Horse Brass
Details
Categories |
51 Voices, Wagon Walk |
Theme(s) |
Animals, Collecting, Farming and agriculture |
Collection | Festival of Britain, 1951 |
Date | 1951 |
Object number | MERL 2011/8/3 |
- Description
Armac Brassworks, Festival of Britain horse brass, 1951
This horse brass is in the shape of the Festival of Britain logo designed by Abram Games. It was one of many popular items sold to commemorate the event, from tea caddy spoons to teapots, badges to biscuit tins. Brasses like this were originally made to adorn harness worn by heavy horses in agricultural and industrial contexts. In the context of the Festival, such mementoes provided visitors with a slice of Britain’s past. In reminding audiences of the interwar dependence on draught power, these objects also served to highlight the progress shown by the state of the art and tractor-based farm machinery on display.
Horse brasses also help tell different stories of change. The use of horse brasses as decorations for harness became common from the mid-nineteenth century onwards. The upscaled manufacture of brasses by larger foundries marked the impact of industrialisation. Some of their products were adorned with references to royalty, serving to reinforce social hierarchy. Other images such as moons and stars were thought by some to represent ‘survivals’ of superstitious symbols used by earlier generations or by migrant communities to protect animals against harm.
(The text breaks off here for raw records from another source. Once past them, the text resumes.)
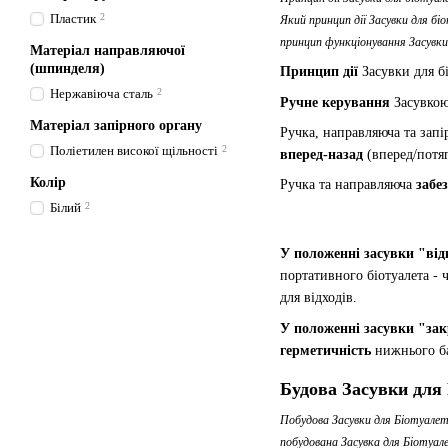
Пластик
2
Який принцип дії Засувки для б
принцип функціонування Засувки
Матеріал направляючої
(шпинделя)
Принцип дії
Засувки для б
Нержавіюча сталь
2
Ручне керування
Засувкою
Матеріал запірного органу
Ручка, направляюча та зап
Поліетилен високої щільності
2
вперед-назад
(вперед/потяг
Колір
Ручка та направляюча
забе
Білий
2
У положенні засувки "ві
портативного біотуалета - 
для відходів.
У положенні засувки "за
герметичність
нижнього ба
Будова Засувки для 
Побудова Засувки для Біотуале
побудована Засувка для Біотуал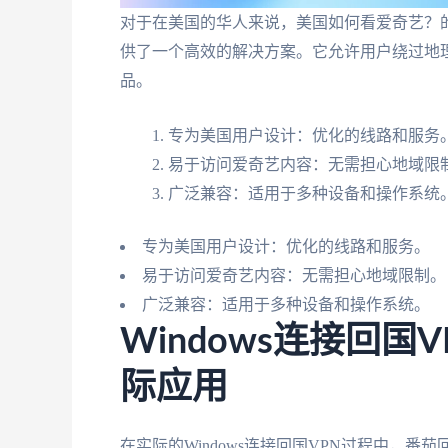
对于在美国的华人来说，美国如何看爱奇艺？
供了一个高效的解决方案。它允许用户绕过地
品。
专为美国用户设计：优化的线路和服务
易于访问爱奇艺内容：无需担心地域限
广泛兼容：适用于多种设备和操作系统
专为美国用户设计：优化的线路和服务。
易于访问爱奇艺内容：无需担心地域限制。
广泛兼容：适用于多种设备和操作系统。
Windows连接回国
际应用
在实际的Windows连接回国VPN过程中，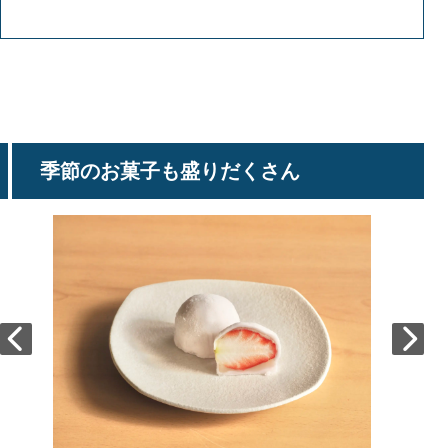
季節のお菓子も盛りだくさん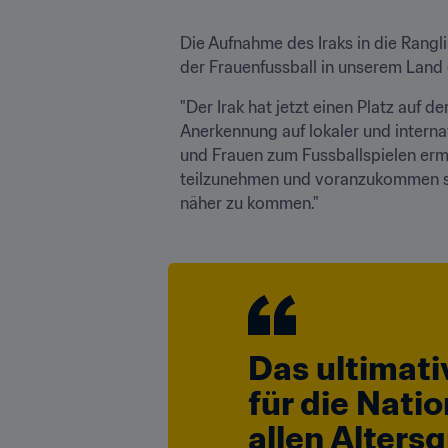
Die Aufnahme des Iraks in die Ranglis
der Frauenfussball in unserem Land 
"Der Irak hat jetzt einen Platz auf 
Anerkennung auf lokaler und intern
und Frauen zum Fussballspielen ermut
teilzunehmen und voranzukommen sow
näher zu kommen."
Das ultimativ
für die Nati
allen Altersg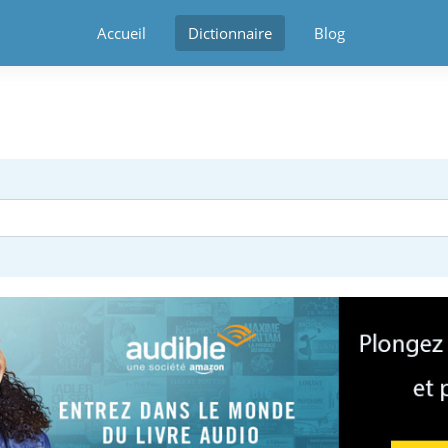
Accueil
Dictionnaire
Blog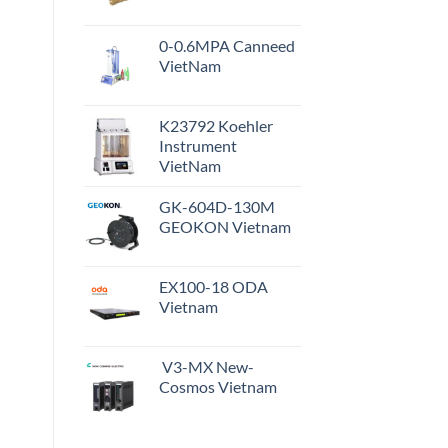
0-0.6MPA Canneed
VietNam
K23792 Koehler
Instrument
VietNam
GK-604D-130M
GEOKON Vietnam
EX100-18 ODA
Vietnam
V3-MX New-
Cosmos Vietnam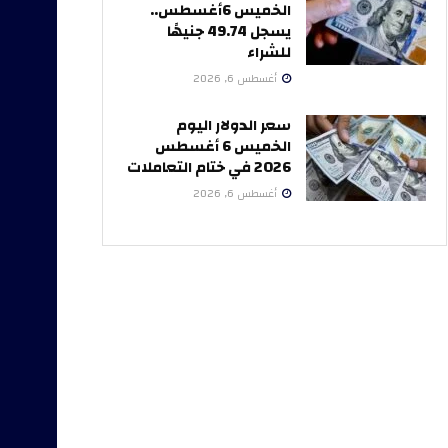
الخميس 6أغسطس..
يسجل 49.74 جنيهًا
للشراء
أغسطس 6, 2026
سعر الدولار اليوم
الخميس 6 أغسطس
2026 في ختام التعاملات
أغسطس 6, 2026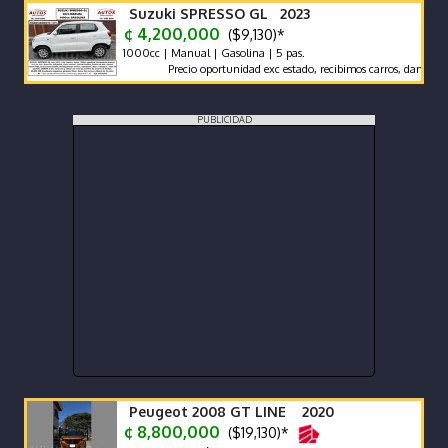
Suzuki SPRESSO GL 2023
¢ 4,200,000
($9,130)*
1000cc | Manual | Gasolina | 5 pas.
Precio oportunidad exc estado, recibimos carros, damos garanti
PUBLICIDAD
Peugeot 2008 GT LINE 2020
¢ 8,800,000
($19,130)*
These popular objects now adorn country pub interiors, are synonymous with a particular nostalgic and romantic sense of our rural past, and have largely transformed from horse decorations into popular collectibles. Indeed, this particular brass was purchased for the Museum at the dispersal sale of a significant private collection of rural objects. This echoes the origins of The MERL collection itself where the majority of acquisitions in 1951 stemmed from two large private collections, one from rural writer H. J. Massingham and the other having belonged to the late Sister Lavinia Smith.